Kadang Hati Memang Lebih Tersentuh dengan Syair Ketimbang Al-Qur'an

Selasa, 01 Juni 2021 - 10:31 WIB
Ilustrasi/Ist
Tuhan, di Firdaus Mu, aku bukan penghuni

Namun tak mampu aku membara di Jahimi

Berikan aku taubat, dosaku Kauampuni

Sungguh Engkau pemberi ampun dosa yang keji

Banyak dosa dosaku, bagai pasir lautan



Maaf aku harapkan, pada Mu Yang Penyayang

Umurku kan berkurang, tiap hari berlangsung

Dosaku malah tambah, bagaimana kutanggung

Tuhanku, hamba Mu yang ahli dosa datang menghadap

Mengakui dosa dosa seraya meratap

Jika Engkau ampuni, maka itulah wewenang Mu

Jika Engkau tolak, kepada siapa lagi ku berharap



Syair menyentuh di atas adalah karya Abu Nawas , seorang pujangga Arab yang bernama asli Abu Ali Al Hasan bin Hani Al Hakami. Buku Ijinkan Kalbumu Berbisik Lagi karya Ahmad Ibnu Nizal (2011)memaparkan bahwadalam menggapai kedekatan kepada Tuhan, para kekasih Allah seringkali harus menggunakan media yang dianggap efektif, seperti lagu dan syair ketuhanan. Jadi, mediator yang paling berkesan, kadangkala bukanlah Al Qur'an ataupun pidato dan nasihat-nasihat yang lain.

Menurut Imam al-Ghazali , kendati sebuah hati telah dipenuhi oleh cinta Allah (hubb lillah), belum tentu pemicunya mesti dengan mendengarkan bacaan Al-Qur'an.
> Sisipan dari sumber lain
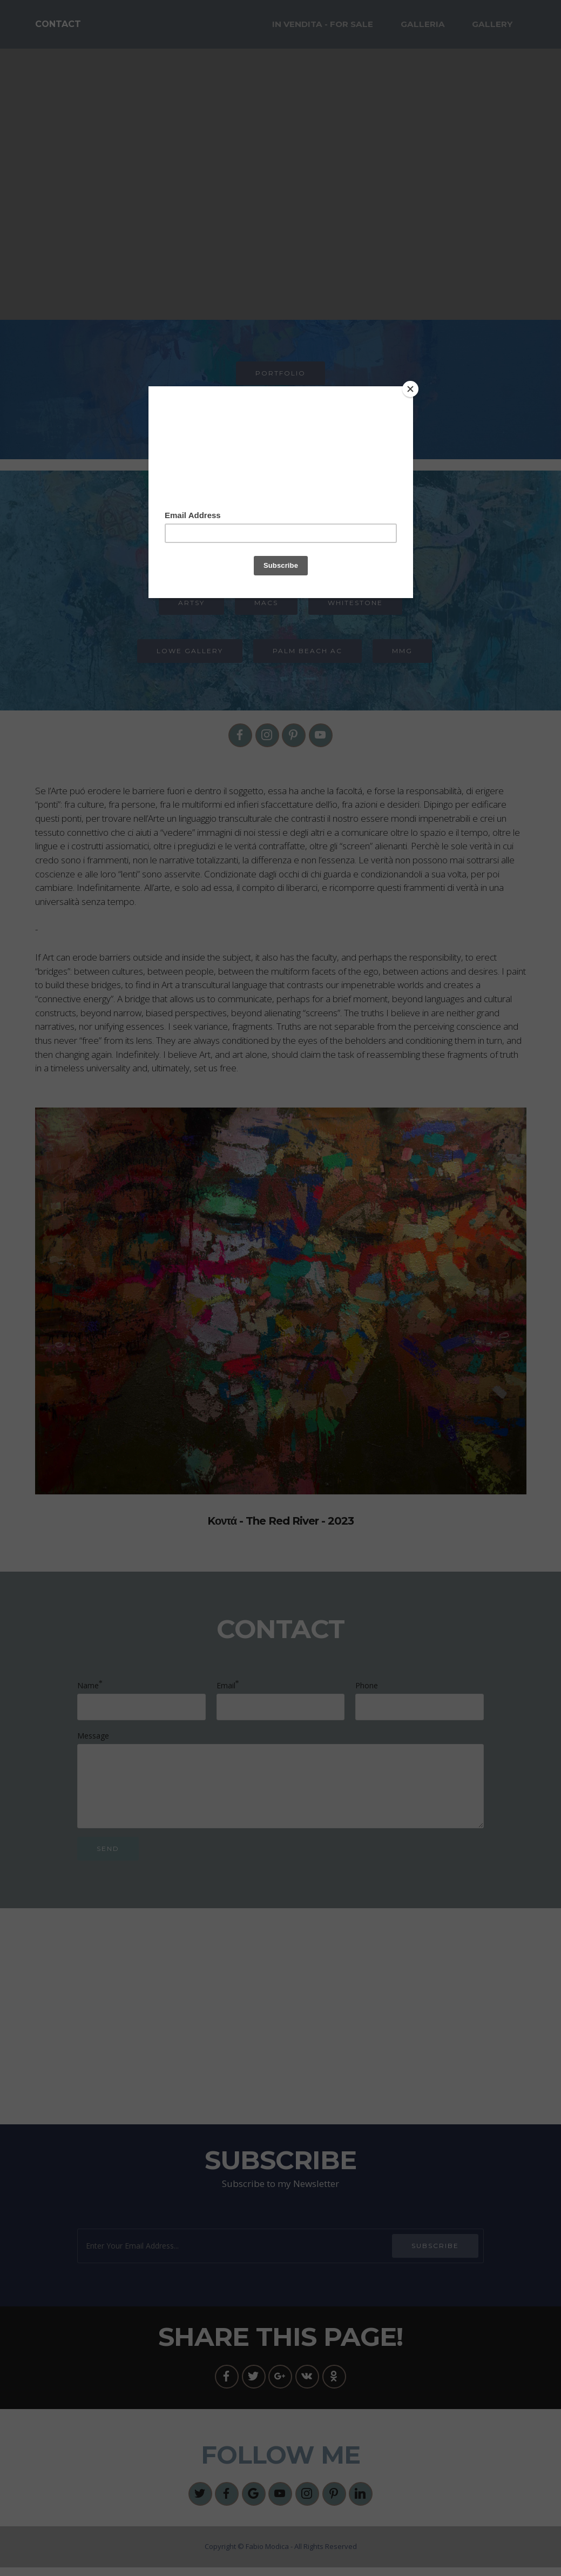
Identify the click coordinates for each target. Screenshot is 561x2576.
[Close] (410, 389)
Seringkali, pemicu yang lebih manjur adalah dengan melantunkan sebuah syair atau mendendangkan lagu. Hal ini karena syair atau lagu itu sengaja digubah dengan rima yang serasi ataupun cengkok-cengkok syahdu dan bahasa yang sangat menyentuh perasaan.

Adapun kalimat yang ada dalam Al-Qur'an, kendati mengandung i'jaz yang manusia tidak akan mampu untuk menandinginya, namun kebanyakan susunannya keluar dari uslub kalimat yang dibiasakan oleh kebanyakan orang. "Singkat kata, itulah pengaruh sebuah syair dalam mendekatkan diri kepada Allah," tutur Ahmad Ibnu Nizal.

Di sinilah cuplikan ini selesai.